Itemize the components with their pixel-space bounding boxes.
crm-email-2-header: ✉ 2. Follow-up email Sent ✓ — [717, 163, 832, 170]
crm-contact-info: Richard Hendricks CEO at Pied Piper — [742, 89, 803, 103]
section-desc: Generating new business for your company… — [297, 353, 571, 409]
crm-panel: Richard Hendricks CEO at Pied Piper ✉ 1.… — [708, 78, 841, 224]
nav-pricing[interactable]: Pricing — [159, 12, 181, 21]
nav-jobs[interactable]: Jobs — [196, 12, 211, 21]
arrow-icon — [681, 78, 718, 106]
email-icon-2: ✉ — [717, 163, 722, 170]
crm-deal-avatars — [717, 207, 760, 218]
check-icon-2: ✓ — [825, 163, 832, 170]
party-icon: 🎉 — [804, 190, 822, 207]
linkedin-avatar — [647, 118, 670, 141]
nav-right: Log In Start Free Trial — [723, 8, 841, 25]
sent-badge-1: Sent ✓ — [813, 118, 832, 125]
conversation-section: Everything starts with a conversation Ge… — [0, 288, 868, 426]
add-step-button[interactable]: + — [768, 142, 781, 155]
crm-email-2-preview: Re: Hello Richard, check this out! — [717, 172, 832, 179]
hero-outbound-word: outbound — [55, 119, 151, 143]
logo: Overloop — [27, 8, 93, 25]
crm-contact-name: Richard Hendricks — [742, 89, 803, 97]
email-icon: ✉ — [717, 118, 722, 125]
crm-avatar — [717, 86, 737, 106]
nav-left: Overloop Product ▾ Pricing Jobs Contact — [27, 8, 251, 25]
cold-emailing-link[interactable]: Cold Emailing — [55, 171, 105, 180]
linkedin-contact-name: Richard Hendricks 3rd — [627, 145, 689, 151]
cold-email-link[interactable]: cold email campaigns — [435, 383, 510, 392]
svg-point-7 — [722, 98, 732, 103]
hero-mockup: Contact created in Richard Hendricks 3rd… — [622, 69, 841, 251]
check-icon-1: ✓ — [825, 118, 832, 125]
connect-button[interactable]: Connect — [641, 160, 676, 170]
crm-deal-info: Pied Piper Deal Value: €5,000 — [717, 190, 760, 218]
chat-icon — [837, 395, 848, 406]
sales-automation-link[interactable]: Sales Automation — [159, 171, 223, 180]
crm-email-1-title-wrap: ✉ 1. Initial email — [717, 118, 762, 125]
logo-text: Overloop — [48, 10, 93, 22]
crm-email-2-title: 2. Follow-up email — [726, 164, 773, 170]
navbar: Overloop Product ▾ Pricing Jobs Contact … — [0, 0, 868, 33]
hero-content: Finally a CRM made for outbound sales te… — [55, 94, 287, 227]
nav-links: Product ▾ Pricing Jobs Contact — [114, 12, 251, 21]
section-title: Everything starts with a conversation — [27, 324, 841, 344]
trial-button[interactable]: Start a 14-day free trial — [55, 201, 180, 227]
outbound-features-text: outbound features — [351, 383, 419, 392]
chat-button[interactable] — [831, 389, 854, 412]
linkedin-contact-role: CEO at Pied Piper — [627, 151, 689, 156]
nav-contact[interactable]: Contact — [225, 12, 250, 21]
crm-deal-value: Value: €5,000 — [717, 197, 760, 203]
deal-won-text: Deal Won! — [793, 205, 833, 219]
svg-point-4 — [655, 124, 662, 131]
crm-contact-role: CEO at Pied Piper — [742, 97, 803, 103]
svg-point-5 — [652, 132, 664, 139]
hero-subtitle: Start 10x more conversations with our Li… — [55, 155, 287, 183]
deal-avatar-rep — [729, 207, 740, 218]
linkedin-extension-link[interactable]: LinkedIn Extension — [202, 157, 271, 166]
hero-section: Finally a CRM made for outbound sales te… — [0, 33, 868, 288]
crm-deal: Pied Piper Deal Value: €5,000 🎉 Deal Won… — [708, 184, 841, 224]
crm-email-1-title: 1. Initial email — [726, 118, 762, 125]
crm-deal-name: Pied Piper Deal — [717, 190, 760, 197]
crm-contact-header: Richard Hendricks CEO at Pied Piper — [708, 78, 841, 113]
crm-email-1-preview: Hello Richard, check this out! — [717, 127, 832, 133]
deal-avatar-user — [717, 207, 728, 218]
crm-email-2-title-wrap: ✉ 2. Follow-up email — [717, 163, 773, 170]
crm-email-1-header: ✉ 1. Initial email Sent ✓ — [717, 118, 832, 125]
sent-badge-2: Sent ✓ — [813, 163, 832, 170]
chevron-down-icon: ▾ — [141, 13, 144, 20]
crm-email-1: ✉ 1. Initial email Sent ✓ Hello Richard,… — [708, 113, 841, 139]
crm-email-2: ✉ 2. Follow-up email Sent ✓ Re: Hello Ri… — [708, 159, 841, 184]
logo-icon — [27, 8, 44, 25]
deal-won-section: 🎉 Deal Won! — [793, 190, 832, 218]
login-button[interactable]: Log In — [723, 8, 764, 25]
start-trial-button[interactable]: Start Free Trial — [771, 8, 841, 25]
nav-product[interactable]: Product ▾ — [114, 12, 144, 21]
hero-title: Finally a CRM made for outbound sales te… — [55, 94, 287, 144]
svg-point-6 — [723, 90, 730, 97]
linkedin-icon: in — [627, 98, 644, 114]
==*==
● ASSIGNMENT
Set down each record above without changing a single word.

● EXERCISE ANSWER
Itemize the components with their pixel-space bounding boxes.
crm-email-2-header: ✉ 2. Follow-up email Sent ✓ — [717, 163, 832, 170]
crm-contact-info: Richard Hendricks CEO at Pied Piper — [742, 89, 803, 103]
section-desc: Generating new business for your company… — [297, 353, 571, 409]
crm-panel: Richard Hendricks CEO at Pied Piper ✉ 1.… — [708, 78, 841, 224]
nav-pricing[interactable]: Pricing — [159, 12, 181, 21]
nav-jobs[interactable]: Jobs — [196, 12, 211, 21]
arrow-icon — [681, 78, 718, 106]
email-icon-2: ✉ — [717, 163, 722, 170]
crm-deal-avatars — [717, 207, 760, 218]
check-icon-2: ✓ — [825, 163, 832, 170]
party-icon: 🎉 — [804, 190, 822, 207]
linkedin-avatar — [647, 118, 670, 141]
nav-right: Log In Start Free Trial — [723, 8, 841, 25]
sent-badge-1: Sent ✓ — [813, 118, 832, 125]
conversation-section: Everything starts with a conversation Ge… — [0, 288, 868, 426]
add-step-button[interactable]: + — [768, 142, 781, 155]
crm-email-2-preview: Re: Hello Richard, check this out! — [717, 172, 832, 179]
hero-outbound-word: outbound — [55, 119, 151, 143]
logo: Overloop — [27, 8, 93, 25]
crm-contact-name: Richard Hendricks — [742, 89, 803, 97]
email-icon: ✉ — [717, 118, 722, 125]
crm-avatar — [717, 86, 737, 106]
nav-left: Overloop Product ▾ Pricing Jobs Contact — [27, 8, 251, 25]
cold-emailing-link[interactable]: Cold Emailing — [55, 171, 105, 180]
linkedin-contact-name: Richard Hendricks 3rd — [627, 145, 689, 151]
cold-email-link[interactable]: cold email campaigns — [435, 383, 510, 392]
svg-point-7 — [722, 98, 732, 103]
hero-mockup: Contact created in Richard Hendricks 3rd… — [622, 69, 841, 251]
check-icon-1: ✓ — [825, 118, 832, 125]
connect-button[interactable]: Connect — [641, 160, 676, 170]
crm-deal-info: Pied Piper Deal Value: €5,000 — [717, 190, 760, 218]
chat-icon — [837, 395, 848, 406]
sales-automation-link[interactable]: Sales Automation — [159, 171, 223, 180]
crm-email-1-title-wrap: ✉ 1. Initial email — [717, 118, 762, 125]
logo-text: Overloop — [48, 10, 93, 22]
crm-email-2-title: 2. Follow-up email — [726, 164, 773, 170]
navbar: Overloop Product ▾ Pricing Jobs Contact … — [0, 0, 868, 33]
hero-content: Finally a CRM made for outbound sales te… — [55, 94, 287, 227]
nav-links: Product ▾ Pricing Jobs Contact — [114, 12, 251, 21]
section-title: Everything starts with a conversation — [27, 324, 841, 344]
trial-button[interactable]: Start a 14-day free trial — [55, 201, 180, 227]
outbound-features-text: outbound features — [351, 383, 419, 392]
chat-button[interactable] — [831, 389, 854, 412]
linkedin-contact-role: CEO at Pied Piper — [627, 151, 689, 156]
nav-contact[interactable]: Contact — [225, 12, 250, 21]
crm-deal-value: Value: €5,000 — [717, 197, 760, 203]
deal-won-text: Deal Won! — [793, 205, 833, 219]
svg-point-4 — [655, 124, 662, 131]
crm-contact-role: CEO at Pied Piper — [742, 97, 803, 103]
svg-point-5 — [652, 132, 664, 139]
hero-subtitle: Start 10x more conversations with our Li… — [55, 155, 287, 183]
deal-avatar-rep — [729, 207, 740, 218]
linkedin-extension-link[interactable]: LinkedIn Extension — [202, 157, 271, 166]
hero-section: Finally a CRM made for outbound sales te… — [0, 33, 868, 288]
crm-deal: Pied Piper Deal Value: €5,000 🎉 Deal Won… — [708, 184, 841, 224]
crm-email-1-title: 1. Initial email — [726, 118, 762, 125]
crm-deal-name: Pied Piper Deal — [717, 190, 760, 197]
crm-contact-header: Richard Hendricks CEO at Pied Piper — [708, 78, 841, 113]
crm-email-1-preview: Hello Richard, check this out! — [717, 127, 832, 133]
deal-avatar-user — [717, 207, 728, 218]
crm-email-2-title-wrap: ✉ 2. Follow-up email — [717, 163, 773, 170]
crm-email-1-header: ✉ 1. Initial email Sent ✓ — [717, 118, 832, 125]
sent-badge-2: Sent ✓ — [813, 163, 832, 170]
chevron-down-icon: ▾ — [141, 13, 144, 20]
crm-email-1: ✉ 1. Initial email Sent ✓ Hello Richard,… — [708, 113, 841, 139]
crm-email-2: ✉ 2. Follow-up email Sent ✓ Re: Hello Ri… — [708, 159, 841, 184]
logo-icon — [27, 8, 44, 25]
deal-won-section: 🎉 Deal Won! — [793, 190, 832, 218]
login-button[interactable]: Log In — [723, 8, 764, 25]
start-trial-button[interactable]: Start Free Trial — [771, 8, 841, 25]
nav-product[interactable]: Product ▾ — [114, 12, 144, 21]
hero-title: Finally a CRM made for outbound sales te… — [55, 94, 287, 144]
svg-point-6 — [723, 90, 730, 97]
linkedin-icon: in — [627, 98, 644, 114]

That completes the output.